(RECORDED DATA):

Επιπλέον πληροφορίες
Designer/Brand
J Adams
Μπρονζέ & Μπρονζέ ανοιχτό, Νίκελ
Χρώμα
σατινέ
--
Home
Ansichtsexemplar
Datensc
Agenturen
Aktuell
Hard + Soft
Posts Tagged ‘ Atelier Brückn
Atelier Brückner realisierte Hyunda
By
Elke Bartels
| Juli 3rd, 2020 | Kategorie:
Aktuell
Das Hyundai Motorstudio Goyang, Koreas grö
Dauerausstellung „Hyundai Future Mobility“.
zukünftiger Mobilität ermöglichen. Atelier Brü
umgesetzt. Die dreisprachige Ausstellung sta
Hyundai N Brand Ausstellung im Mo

(WHAT TO DO):
Write out exactly the lines above from the line with "Hard + Soft" through the line with "Hyundai N Brand Ausstellung im Mo", both of them included, and leave out all other lines.

(WRITTEN ANSWER):
Hard + Soft
Posts Tagged ‘ Atelier Brückn
Atelier Brückner realisierte Hyunda
By
Elke Bartels
| Juli 3rd, 2020 | Kategorie:
Aktuell
Das Hyundai Motorstudio Goyang, Koreas grö
Dauerausstellung „Hyundai Future Mobility“.
zukünftiger Mobilität ermöglichen. Atelier Brü
umgesetzt. Die dreisprachige Ausstellung sta
Hyundai N Brand Ausstellung im Mo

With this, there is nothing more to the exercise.